Floods show public insurance system needed

January 29, 2011
Issue 
Flooded Albert Street in Brisbane CBD
Flooded Albert Street in Brisbane CBD. Photo: Jono Haysom

The recent Queensland and Victorian floods make it clear — Australia needs a comprehensive, national, public insurance scheme, to cover floods, bushfires and other major natural disasters.

The federal and state governments should combine to establish a national insurance scheme to protect the interests of working people and small businesses.

The January 21 Sydney Morning Herald reported on the abject failure of most private insurance companies to provide proper coverage to ordinary, working householders.

“Insurers have determined to take a hard line on stricken policyholders in Brisbane, leaving tens of thousands of flood victims uncovered and facing financial ruin,” the SMH said.

It said insurance claims for flooding in Toowoomba and the Lockyer Valley would likely be accepted. But many flood-affected Brisbane residents would be abandoned.

The SMH said: “This is the view of insurers understood to have been reached at a board meeting of the Insurance Council of Australia this week and revealed during a briefing attended by the Herald between Suncorp-backed Vero Insurance and hundreds of brokers who write insurance policies on behalf of business customers...

“Industry estimates suggest that more than 60% of houses and business damaged in the floods of last week had no insurance or flood coverage, leaving them facing financial ruin.”

Government leaders have admitted the serious problems with the private insurance industry's response to the Queensland flood crisis.

Queensland Premier Anna Bligh questioned the behaviour of private insurers on January 16 on Weekend Sunrise.

“It's hard to believe that Australia can't do better than this,” she said. “When you see the scale of this and understand the havoc and heartache this has brought, it is hard to believe we can't find a better system.”

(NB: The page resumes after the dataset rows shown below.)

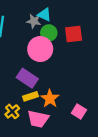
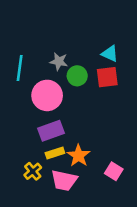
cyan triangle: (44, 15) -> (110, 54), moved
pink circle: (40, 49) -> (47, 95), moved
purple rectangle: (27, 78) -> (51, 131), turned -54

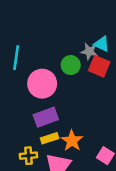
gray star: (59, 61) -> (89, 51), moved
red square: (107, 77) -> (99, 66), turned 30
yellow cross: (33, 171) -> (28, 156), turned 35

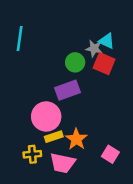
cyan line: (16, 58) -> (20, 38), moved
pink circle: (42, 84) -> (46, 116), moved
purple rectangle: (46, 117) -> (68, 90), moved

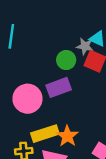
pink circle: (46, 116) -> (27, 99), moved
yellow rectangle: (54, 137) -> (45, 134), size x1.5

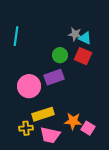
gray star: (85, 46) -> (75, 34), moved
orange star: (67, 136) -> (73, 121), moved, turned -30

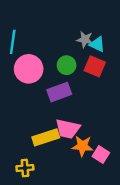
pink circle: (29, 86) -> (29, 69), moved
yellow cross: (26, 128) -> (25, 168), moved
pink trapezoid: (50, 135) -> (68, 129), moved

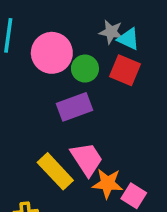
pink circle: (29, 69) -> (52, 53), moved
pink trapezoid: (68, 129) -> (87, 159), turned -135
yellow rectangle: (46, 137) -> (55, 171), turned 65

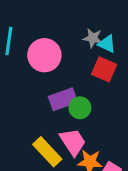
green circle: (85, 69) -> (80, 108), moved

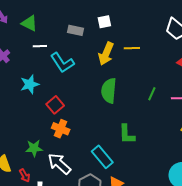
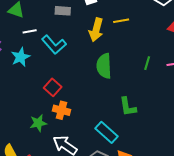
cyan star: (30, 84) -> (21, 57), moved
green star: (34, 148) -> (38, 123), moved

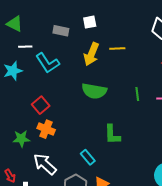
green line: (147, 63) -> (137, 94), turned -32
green semicircle: (104, 66) -> (94, 91), turned -85
cyan rectangle: (107, 132) -> (88, 157), size x0.7

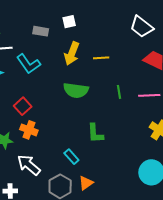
yellow line: (117, 48) -> (101, 58), moved

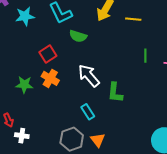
green semicircle: (76, 90) -> (78, 36), moved, size x0.7
white arrow: (29, 165) -> (89, 76), moved
orange triangle: (86, 183) -> (98, 140), turned -42

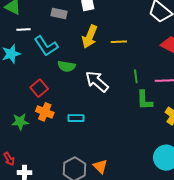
white arrow: (89, 76) -> (97, 81), moved
green L-shape: (115, 93) -> (144, 100), moved
cyan rectangle: (88, 112) -> (76, 118), moved, turned -49

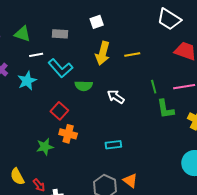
gray rectangle: (59, 14) -> (60, 34), moved
white arrow: (97, 81) -> (116, 97), size x0.7
cyan rectangle: (76, 118) -> (113, 145), moved

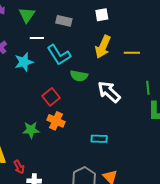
green triangle: (23, 34) -> (27, 15), turned 36
white arrow: (116, 97) -> (109, 92), size x1.4

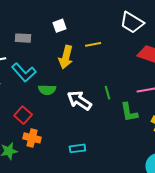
yellow line: (132, 53) -> (93, 44), moved
green line: (148, 88) -> (107, 93), moved

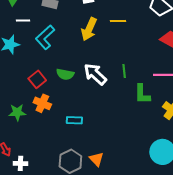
cyan L-shape: (24, 72) -> (45, 37), turned 80
green semicircle: (47, 90) -> (65, 74), moved
cyan rectangle: (77, 148) -> (74, 120), moved

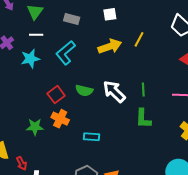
white line: (23, 20) -> (36, 35), moved
yellow line: (118, 21) -> (139, 39), turned -63
yellow arrow: (89, 29) -> (110, 46), turned -135
green L-shape: (142, 94) -> (143, 119), moved

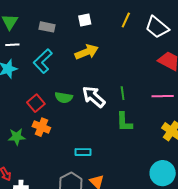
yellow line: (139, 39) -> (126, 20), moved
cyan rectangle: (92, 137) -> (83, 152), moved

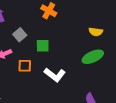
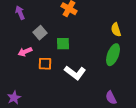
yellow semicircle: (96, 32) -> (116, 30), turned 64
green ellipse: (93, 57) -> (113, 55), turned -45

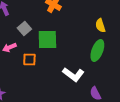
green square: (63, 44) -> (47, 39), size x1.5
white L-shape: (75, 73) -> (73, 74), moved

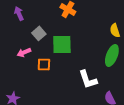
white L-shape: (73, 74) -> (88, 79), turned 35

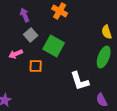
purple arrow: (19, 13) -> (25, 15), moved
green square: (62, 44) -> (54, 46), turned 30

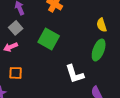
gray square: (31, 35) -> (16, 28), moved
orange square: (36, 66) -> (16, 73), moved

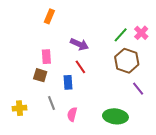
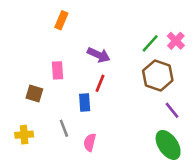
red line: (80, 67) -> (100, 83), turned 56
brown square: (40, 75) -> (34, 94), moved
green ellipse: (115, 116) -> (168, 145), moved, turned 50

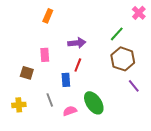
pink cross: (176, 41) -> (139, 13), moved
purple arrow: (99, 55) -> (77, 43), turned -30
pink semicircle: (90, 142) -> (70, 111), turned 56
green ellipse: (168, 145) -> (94, 103), moved

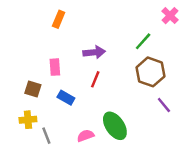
blue rectangle: (66, 80) -> (66, 98), moved, turned -56
gray line: (50, 100) -> (46, 136), moved
yellow cross: (19, 105) -> (28, 120), moved

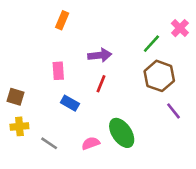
pink cross: (170, 16) -> (180, 28), moved
brown square: (33, 89) -> (16, 97), moved
yellow cross: (28, 120) -> (19, 126), moved
gray line: (46, 136) -> (49, 143), turned -35

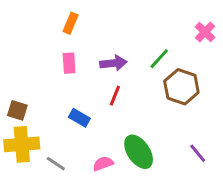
green line: (151, 44) -> (159, 59), moved
pink rectangle: (58, 71) -> (69, 63), moved
purple line: (173, 111) -> (198, 153), moved
yellow cross: (19, 126) -> (22, 144), size x1.6

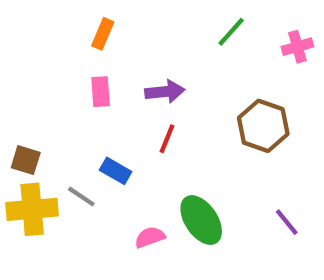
pink cross: (205, 32) -> (297, 47), turned 30
green line: (159, 59) -> (231, 32), moved
gray line: (56, 164) -> (81, 196), moved

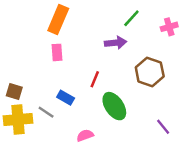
orange rectangle: (103, 34) -> (58, 20), size x1.6
purple arrow: (165, 92) -> (116, 43), moved
green ellipse: (201, 220) -> (114, 106), moved

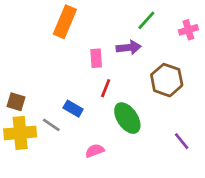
pink rectangle: (57, 52) -> (96, 58), moved

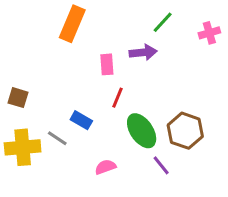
brown hexagon: (167, 80) -> (185, 131), moved
brown square: (16, 102) -> (18, 98), moved
purple line: (182, 141) -> (161, 165), moved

Bligh and Prime Minister Julia Gillard have weakly urged insurance companies to be more “flexible” and “show compassion”, while Queensland Treasurer Andrew Fraser suggested if the private insurers don’t lift their act, then a government-sponsored scheme to provide funding for flood victims may be needed.

Unsurprisingly, the Insurance Council of Australia said on January 19 that “calls for a government-sponsored scheme … have not been welcomed”.

Well, of course they would say that. And that's why we must campaign to demand that private insurance companies provide fair flood compensation to their policyholders.

But pressure must also be put on the federal and state governments to abandon a fruitless “private sector solution” and begin to set up a truly national, comprehensive, public disaster relief insurance scheme.

The flood crisis should also begin a discussion over insurance in general. The giant insurance corporations are making a fortune out of household, car and other forms of insurance.

Most people pay exorbitant insurance premiums, but never, or rarely, need to claim.

We should now take the opportunity to discuss the formation of a comprehensive national, public, no-fault insurance system to cover all forms of insurance liability.

The creation of a truly comprehensive insurance scheme would need to spread the risk of claims over the whole of society through a special levy steeply graded toward the big end of town. Private industry and wealthy households would need to bear the biggest cost.

A certain analogy can be made here with Medicare, which is a (supposedly) universal, national health insurance system.

Of course, only a minority of people suffer directly from the impacts of big disasters such as floods and bushfires. But almost everyone will make some kind of insurance claim during their lifetime.

Similarly, while some people suffer serious medical crises during their lives, everyone requires medical attention at some point.

Just as we need to defend and extend Medicare and the overall public health system, and stop taxpayers' funds being used to subsidise the private health insurance industry, we should urgently move to set up a public insurance scheme to take over the role of the greedy private insurers.